- What to do: Please show every line from the entries that carries the word "オプティマ".

***** Material provided *****

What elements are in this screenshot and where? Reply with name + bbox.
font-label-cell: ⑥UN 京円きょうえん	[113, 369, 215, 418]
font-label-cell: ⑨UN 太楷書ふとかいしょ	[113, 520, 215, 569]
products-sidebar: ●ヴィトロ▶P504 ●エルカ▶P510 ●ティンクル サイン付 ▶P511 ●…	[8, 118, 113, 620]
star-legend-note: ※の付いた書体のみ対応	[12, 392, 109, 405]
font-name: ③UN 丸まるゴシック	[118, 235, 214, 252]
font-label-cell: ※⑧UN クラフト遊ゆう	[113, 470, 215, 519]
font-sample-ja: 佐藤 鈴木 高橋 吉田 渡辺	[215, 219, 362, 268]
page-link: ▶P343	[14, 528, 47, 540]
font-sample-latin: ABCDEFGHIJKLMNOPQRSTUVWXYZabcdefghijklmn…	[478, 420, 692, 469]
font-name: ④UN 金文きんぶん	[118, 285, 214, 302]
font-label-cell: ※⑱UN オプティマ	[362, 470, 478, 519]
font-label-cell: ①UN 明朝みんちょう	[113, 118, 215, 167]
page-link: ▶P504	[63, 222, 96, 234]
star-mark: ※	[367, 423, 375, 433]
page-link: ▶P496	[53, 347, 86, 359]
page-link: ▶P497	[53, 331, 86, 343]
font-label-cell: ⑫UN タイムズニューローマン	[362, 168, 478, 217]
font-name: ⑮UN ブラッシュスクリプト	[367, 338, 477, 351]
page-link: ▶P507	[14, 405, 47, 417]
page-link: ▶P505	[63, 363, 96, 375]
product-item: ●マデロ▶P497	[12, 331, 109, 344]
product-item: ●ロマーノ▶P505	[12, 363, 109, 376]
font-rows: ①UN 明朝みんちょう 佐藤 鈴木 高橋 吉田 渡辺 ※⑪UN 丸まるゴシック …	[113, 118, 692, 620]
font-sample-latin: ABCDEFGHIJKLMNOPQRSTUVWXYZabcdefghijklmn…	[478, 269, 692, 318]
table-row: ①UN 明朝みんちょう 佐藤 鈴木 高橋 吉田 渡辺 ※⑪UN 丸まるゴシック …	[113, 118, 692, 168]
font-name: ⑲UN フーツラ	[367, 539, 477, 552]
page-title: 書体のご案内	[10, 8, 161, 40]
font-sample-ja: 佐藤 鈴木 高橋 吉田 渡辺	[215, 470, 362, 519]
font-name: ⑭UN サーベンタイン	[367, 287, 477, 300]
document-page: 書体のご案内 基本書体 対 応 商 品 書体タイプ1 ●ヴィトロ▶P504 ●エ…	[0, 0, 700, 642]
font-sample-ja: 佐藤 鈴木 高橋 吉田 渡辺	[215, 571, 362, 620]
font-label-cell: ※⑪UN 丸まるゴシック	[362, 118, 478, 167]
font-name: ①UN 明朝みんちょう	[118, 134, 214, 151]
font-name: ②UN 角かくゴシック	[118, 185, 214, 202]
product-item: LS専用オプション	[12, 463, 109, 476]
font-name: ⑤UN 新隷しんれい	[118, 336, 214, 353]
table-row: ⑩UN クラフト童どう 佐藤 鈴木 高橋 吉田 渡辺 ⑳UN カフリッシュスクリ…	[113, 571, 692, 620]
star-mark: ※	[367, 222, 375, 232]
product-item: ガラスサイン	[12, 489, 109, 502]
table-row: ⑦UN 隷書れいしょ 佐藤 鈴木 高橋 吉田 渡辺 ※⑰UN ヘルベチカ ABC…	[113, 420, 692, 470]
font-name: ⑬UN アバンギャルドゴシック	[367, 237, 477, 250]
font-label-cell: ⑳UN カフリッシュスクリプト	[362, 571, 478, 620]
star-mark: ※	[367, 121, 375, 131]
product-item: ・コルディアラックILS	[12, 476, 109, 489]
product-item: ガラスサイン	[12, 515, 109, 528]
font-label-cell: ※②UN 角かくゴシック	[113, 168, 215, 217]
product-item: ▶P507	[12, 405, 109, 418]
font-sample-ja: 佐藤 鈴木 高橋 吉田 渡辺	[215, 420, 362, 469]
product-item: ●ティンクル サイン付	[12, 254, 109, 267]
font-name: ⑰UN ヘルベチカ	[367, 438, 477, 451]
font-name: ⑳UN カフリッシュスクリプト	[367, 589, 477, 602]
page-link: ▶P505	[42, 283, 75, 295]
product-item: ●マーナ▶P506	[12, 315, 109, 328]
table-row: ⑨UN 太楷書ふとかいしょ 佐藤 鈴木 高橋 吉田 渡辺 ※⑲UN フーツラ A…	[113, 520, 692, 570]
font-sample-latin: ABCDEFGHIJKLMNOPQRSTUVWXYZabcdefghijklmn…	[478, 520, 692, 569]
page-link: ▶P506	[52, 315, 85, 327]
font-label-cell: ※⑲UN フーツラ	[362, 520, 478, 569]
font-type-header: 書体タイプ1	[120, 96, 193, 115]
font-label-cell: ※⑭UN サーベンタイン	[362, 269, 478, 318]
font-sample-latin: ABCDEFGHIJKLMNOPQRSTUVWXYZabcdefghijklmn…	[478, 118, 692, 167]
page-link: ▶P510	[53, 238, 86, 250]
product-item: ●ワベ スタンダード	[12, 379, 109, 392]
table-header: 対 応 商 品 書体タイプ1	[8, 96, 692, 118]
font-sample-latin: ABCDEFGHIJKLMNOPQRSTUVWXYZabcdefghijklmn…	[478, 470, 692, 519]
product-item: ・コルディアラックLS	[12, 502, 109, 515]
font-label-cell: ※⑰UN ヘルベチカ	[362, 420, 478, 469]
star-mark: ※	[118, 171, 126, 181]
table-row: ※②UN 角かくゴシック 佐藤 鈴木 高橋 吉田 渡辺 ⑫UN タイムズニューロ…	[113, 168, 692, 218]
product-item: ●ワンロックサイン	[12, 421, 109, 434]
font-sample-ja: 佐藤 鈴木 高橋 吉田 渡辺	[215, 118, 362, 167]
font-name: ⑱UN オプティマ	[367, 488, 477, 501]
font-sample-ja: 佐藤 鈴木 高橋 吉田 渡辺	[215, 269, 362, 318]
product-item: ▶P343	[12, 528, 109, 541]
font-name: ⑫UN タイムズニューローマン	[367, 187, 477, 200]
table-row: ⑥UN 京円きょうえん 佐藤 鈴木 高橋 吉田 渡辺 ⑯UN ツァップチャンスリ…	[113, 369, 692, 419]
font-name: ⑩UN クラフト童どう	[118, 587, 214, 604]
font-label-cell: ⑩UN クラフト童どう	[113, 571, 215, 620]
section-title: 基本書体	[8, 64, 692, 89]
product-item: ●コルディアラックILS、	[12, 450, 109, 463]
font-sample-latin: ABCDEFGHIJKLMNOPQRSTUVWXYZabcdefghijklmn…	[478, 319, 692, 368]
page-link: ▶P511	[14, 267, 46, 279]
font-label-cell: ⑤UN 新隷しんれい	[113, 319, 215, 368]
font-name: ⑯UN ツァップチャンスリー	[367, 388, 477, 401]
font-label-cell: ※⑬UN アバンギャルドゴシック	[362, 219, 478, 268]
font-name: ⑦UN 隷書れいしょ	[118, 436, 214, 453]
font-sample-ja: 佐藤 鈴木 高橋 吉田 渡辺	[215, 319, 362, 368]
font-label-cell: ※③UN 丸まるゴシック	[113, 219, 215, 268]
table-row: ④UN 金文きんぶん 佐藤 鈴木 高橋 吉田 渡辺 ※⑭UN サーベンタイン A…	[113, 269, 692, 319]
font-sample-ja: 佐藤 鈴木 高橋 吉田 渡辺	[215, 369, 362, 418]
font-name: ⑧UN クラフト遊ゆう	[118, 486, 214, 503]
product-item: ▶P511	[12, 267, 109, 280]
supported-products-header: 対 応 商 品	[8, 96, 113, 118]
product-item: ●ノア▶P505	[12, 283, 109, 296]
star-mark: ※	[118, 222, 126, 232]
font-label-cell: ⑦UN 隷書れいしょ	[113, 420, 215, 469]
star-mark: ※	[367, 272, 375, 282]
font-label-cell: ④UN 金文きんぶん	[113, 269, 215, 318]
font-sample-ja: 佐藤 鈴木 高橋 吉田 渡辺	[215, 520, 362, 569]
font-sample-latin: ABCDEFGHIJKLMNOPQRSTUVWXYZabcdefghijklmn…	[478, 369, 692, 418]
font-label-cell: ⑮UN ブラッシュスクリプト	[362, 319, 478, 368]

*****

- Solution below:
font-label-cell: ※⑱UN オプティマ	[362, 470, 478, 519]
font-name: ⑱UN オプティマ	[367, 488, 477, 501]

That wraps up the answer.